─── THE DATA
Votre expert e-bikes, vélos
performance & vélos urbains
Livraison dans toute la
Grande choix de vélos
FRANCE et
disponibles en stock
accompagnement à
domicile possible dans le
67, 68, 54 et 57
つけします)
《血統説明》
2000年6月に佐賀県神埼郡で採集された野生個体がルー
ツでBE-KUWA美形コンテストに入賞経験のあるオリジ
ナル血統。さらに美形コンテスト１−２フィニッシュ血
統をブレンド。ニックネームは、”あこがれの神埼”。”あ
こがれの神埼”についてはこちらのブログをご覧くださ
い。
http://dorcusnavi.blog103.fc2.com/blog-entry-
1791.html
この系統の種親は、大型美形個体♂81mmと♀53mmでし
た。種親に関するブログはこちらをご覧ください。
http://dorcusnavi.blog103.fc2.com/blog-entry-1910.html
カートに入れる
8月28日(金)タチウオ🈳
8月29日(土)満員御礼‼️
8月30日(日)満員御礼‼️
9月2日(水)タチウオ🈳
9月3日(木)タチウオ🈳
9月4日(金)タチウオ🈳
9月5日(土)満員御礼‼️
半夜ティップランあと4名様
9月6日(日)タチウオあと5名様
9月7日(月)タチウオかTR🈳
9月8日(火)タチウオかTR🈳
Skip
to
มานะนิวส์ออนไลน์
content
──────
─── THE DATA
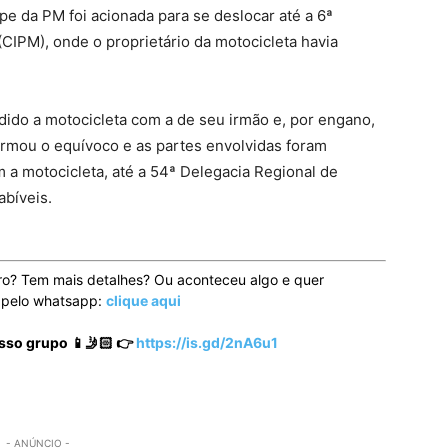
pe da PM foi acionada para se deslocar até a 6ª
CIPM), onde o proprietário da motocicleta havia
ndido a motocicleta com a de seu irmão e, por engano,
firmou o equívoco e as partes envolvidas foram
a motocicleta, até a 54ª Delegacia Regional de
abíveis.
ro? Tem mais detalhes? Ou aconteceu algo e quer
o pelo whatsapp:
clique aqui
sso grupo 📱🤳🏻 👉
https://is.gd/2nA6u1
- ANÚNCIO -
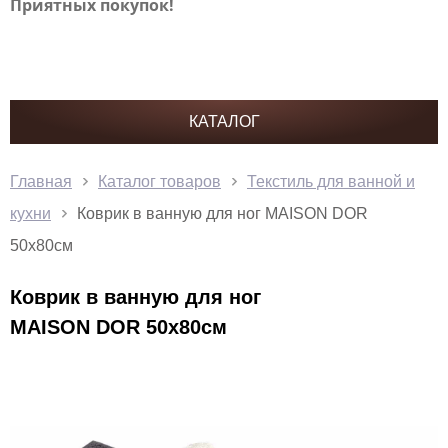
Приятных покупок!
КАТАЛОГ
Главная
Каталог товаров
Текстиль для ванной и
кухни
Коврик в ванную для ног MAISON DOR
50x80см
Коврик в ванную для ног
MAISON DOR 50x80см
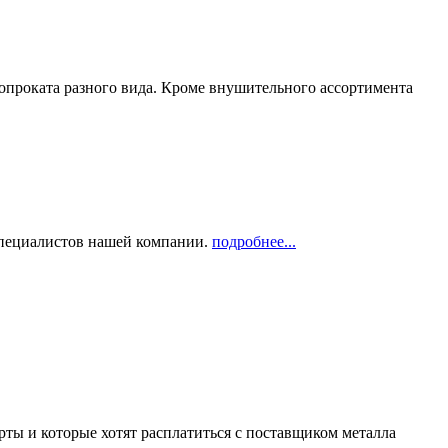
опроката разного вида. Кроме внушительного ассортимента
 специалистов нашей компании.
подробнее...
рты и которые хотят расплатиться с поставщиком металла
──────
# PROBLEM TO WORK ON:
Using the records above, print exactly the lines between the ones containing "clique aqui" and "рты и которые", inclusive, and nothing else; no pictures.

# SOLUTION:
clique aqui
sso grupo 📱🤳🏻 👉
https://is.gd/2nA6u1
- ANÚNCIO -
Приятных покупок!
КАТАЛОГ
Главная
Каталог товаров
Текстиль для ванной и
кухни
Коврик в ванную для ног MAISON DOR
50x80см
Коврик в ванную для ног
MAISON DOR 50x80см
опроката разного вида. Кроме внушительного ассортимента
 специалистов нашей компании.
подробнее...
рты и которые хотят расплатиться с поставщиком металла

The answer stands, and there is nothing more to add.